What can be achieved under the Capital Reduction:

Capital Reduction is undertaken by firms for a variety of reasons. The reduction of capital in the company’s accounts can reflect the true financial position of the company. The reduction maybe undertaken when it is appropriate for excess capital to be returned to members. The company may also wish to cancel paid-up capital when it has significant losses of a permanent nature. The losses can be written off by the reduction and there is a bringing forward of the time when the company may be in a position to pay dividends to its members

Companies can conduct reduction of capital by reducing the liability on it unpaid shares, canceling any paid-up share capital, and by paying off any paid-up share capital which is in excess. This can be achieved in different ways, including by reducing share capital through reduction in issued shares & issued capital and by reducing the paid up amount on the issued shares.

Key Considerations for Directors in Carrying out Capital Reduction:

Capital reduction can be quite tedious for firms. It is essential that directors pay close attention to fulfilling all requirements before taking the decision. They should be aware that the extended use of the solvency test under the CO will increase directors' exposure to potential liabilities (both civil and criminal).
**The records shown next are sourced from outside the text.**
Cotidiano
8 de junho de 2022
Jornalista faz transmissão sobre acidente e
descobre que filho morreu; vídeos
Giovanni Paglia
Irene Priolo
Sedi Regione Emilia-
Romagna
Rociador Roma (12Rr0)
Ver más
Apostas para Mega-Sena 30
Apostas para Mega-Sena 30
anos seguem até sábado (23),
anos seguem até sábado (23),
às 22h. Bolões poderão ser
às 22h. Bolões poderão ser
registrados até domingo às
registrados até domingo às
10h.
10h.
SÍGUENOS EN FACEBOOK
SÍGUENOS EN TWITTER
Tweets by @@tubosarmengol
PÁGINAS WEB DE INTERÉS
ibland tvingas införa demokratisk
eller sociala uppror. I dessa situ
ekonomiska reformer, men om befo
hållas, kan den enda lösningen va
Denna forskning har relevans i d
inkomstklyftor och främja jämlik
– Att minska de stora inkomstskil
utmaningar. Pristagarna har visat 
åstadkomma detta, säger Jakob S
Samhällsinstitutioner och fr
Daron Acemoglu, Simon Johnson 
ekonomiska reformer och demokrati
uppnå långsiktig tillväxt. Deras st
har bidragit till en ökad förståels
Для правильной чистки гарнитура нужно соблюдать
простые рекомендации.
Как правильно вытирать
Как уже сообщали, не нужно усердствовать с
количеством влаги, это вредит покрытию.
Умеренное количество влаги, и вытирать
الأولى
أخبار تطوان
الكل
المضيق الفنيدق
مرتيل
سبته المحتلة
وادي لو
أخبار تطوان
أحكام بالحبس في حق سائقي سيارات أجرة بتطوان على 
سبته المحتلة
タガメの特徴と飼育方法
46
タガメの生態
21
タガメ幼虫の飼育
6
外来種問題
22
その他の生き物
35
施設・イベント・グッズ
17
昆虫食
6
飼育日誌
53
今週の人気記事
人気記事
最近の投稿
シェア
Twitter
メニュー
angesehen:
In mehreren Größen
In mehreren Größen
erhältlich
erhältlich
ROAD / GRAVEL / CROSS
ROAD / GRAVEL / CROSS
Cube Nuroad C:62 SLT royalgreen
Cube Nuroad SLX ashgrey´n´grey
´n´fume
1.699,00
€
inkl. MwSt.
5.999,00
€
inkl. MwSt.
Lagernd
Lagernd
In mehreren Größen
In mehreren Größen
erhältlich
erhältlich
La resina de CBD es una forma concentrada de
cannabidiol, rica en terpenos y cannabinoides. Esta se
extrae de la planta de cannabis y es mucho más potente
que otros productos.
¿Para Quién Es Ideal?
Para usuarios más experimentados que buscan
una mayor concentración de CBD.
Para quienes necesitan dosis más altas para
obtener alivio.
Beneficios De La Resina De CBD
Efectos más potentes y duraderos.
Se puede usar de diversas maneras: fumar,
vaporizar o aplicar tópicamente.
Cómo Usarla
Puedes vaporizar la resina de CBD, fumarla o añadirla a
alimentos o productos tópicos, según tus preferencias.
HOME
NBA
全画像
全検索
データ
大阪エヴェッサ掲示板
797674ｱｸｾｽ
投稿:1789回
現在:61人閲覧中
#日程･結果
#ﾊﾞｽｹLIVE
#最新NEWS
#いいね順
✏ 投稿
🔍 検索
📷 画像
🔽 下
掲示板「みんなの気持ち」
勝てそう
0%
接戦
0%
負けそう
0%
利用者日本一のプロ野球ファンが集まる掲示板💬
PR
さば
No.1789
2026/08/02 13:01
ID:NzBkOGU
The Directors should also take into consideration the following matters to ensure the reduction is in the best interests of the company and the shareholders as a whole:

  1. Are there any special reason for keeping the current large amount of capital, such as:
       (a) any special trading requirements for local or foreign business of the Company;
       (b) any licensing requirements;
       (c) agreements with trading partners; or
       (d) any other historical reason?
  2. Is the Company still obliged to comply with the above requirements and maintain such a large amount of capital?
  3. How much capital does the Company want to reduce and return back to the shareholders?
Although an auditor’s statement is not mandated, it is wise to engage certified accountants to assess the current financial wellbeing of the firm and the impact of capital reduction on the same. The directors should also consider starting the process for reduction when audited financial statements have been made available. This will help ensure the variation in the company’s financial status is minimal from the time of initiating the process and date of approval.

In certain non-standard cases, court-sanctioned process may be worth considering. For example, in cases where objections are anticipated from shareholders/creditors or where there are divided views on the solvency position of the company among directors. The company needs to be aware that any creditor or non-approving shareholder may, within five weeks after the special resolution is passed, apply to the court for cancellation of the resolution. In this case, the Court will pass an order either confirming or cancelling the special resolution.

In cases where companies are looking for restructuring beyond capital reduction, there are a few other options based on the revised CO. Companies can also choose to conduct restructuring through court free amalgamation. Irrespective of the options used for capital restructuring, it is imperative on the directors to ensure they have taken due consideration when deciding to restructure. Shareholders must be provided with adequate information to approve the special resolution in capital reduction process. It is incumbent upon the Directors to ensure there is no prejudice and creditors’ interests are not adversely affected. The directors need to make sure that the capital restructuring is reasonable, and that all the shareholders and creditors are treated fairly.